- **Problem to solve**:
Search the entries below for "дорогие", and copy each line where it appears.

- **Excerpted data**:

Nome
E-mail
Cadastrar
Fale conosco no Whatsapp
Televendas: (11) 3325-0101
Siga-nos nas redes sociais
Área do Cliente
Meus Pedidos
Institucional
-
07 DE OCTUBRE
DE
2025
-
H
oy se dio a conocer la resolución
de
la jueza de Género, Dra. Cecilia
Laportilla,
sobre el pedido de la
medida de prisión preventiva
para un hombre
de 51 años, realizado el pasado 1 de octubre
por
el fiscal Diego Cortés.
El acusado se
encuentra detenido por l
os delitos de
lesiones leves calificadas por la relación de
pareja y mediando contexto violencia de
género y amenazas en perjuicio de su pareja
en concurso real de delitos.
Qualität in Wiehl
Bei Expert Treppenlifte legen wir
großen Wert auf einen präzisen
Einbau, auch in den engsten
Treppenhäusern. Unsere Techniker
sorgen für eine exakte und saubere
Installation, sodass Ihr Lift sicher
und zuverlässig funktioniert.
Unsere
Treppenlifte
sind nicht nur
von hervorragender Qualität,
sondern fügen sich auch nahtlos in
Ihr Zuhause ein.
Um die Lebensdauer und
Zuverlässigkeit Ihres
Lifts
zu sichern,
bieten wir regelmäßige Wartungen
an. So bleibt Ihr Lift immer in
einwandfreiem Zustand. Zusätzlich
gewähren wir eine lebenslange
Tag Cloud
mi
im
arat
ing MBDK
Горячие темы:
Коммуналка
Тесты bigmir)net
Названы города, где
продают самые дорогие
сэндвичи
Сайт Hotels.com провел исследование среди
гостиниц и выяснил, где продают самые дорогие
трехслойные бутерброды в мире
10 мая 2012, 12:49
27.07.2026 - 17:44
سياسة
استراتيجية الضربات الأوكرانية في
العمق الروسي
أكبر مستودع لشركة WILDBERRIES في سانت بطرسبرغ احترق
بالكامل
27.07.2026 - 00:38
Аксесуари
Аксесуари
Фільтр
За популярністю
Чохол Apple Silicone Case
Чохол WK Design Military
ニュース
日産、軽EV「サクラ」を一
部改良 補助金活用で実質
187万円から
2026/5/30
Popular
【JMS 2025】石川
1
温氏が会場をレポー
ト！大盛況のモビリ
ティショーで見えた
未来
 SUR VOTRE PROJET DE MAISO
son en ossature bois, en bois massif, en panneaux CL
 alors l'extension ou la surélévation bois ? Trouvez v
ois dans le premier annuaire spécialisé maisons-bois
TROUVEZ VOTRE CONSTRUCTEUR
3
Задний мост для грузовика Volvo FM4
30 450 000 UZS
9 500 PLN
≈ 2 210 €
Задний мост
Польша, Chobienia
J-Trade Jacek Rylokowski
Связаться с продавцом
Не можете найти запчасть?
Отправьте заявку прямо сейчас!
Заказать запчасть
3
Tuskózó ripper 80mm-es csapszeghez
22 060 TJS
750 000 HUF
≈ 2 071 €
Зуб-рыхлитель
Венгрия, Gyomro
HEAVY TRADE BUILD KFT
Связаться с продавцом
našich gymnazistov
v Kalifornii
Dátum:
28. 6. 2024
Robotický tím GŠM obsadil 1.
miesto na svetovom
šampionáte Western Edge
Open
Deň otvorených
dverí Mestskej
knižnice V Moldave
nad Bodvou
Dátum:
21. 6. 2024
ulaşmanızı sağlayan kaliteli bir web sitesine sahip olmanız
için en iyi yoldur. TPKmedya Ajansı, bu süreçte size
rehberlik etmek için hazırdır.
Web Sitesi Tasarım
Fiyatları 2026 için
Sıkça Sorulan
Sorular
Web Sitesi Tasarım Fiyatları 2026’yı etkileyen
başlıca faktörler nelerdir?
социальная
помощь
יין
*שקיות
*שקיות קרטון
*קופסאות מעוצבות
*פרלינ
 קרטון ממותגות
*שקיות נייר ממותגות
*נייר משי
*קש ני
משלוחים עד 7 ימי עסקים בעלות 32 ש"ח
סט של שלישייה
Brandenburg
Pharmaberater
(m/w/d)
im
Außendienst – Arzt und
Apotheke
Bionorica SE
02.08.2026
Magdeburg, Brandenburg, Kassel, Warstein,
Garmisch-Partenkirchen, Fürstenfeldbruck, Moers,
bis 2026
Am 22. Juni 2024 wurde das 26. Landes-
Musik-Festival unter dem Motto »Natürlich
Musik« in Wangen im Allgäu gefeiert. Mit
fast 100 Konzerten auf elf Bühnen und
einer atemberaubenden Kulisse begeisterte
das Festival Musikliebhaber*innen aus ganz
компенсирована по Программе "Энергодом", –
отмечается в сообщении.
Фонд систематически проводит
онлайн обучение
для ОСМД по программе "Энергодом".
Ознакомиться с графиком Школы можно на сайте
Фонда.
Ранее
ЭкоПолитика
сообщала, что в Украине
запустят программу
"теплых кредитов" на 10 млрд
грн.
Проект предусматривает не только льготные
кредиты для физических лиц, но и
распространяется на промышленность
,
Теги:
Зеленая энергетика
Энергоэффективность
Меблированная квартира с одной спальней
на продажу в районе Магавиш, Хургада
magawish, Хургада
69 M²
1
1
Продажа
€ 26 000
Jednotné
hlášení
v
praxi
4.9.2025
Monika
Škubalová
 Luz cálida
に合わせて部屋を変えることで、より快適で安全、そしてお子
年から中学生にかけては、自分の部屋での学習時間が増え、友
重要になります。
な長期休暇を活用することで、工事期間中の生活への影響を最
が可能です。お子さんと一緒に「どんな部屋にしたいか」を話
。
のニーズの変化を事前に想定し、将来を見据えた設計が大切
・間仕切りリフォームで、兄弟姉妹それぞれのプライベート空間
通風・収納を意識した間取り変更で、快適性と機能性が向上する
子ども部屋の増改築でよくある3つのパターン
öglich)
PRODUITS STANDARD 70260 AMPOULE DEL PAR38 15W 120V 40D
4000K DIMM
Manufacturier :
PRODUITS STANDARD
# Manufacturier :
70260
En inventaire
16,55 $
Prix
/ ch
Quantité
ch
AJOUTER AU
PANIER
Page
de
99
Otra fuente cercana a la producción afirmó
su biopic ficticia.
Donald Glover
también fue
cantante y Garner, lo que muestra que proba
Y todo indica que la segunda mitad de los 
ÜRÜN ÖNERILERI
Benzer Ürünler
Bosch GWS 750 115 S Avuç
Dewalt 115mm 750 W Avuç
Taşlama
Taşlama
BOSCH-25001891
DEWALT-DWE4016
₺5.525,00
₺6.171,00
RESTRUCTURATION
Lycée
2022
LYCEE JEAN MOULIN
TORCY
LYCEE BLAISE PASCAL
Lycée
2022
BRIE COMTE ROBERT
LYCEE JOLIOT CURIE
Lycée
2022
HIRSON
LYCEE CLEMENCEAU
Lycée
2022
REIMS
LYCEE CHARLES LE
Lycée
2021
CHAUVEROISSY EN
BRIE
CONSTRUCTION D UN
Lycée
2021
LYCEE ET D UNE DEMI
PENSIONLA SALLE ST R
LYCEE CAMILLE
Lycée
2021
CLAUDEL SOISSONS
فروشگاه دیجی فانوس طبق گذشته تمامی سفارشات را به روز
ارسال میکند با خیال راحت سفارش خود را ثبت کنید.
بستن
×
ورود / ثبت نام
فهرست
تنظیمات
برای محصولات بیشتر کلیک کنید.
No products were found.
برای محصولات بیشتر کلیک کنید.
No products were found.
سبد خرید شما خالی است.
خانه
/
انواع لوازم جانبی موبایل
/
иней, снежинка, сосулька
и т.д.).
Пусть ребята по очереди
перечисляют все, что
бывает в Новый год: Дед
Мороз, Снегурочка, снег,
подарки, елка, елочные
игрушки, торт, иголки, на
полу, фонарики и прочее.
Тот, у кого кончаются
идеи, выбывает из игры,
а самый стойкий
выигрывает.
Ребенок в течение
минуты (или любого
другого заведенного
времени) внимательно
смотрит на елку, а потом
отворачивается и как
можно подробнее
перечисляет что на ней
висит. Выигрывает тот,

- **Your response**:
продают самые дорогие
гостиниц и выяснил, где продают самые дорогие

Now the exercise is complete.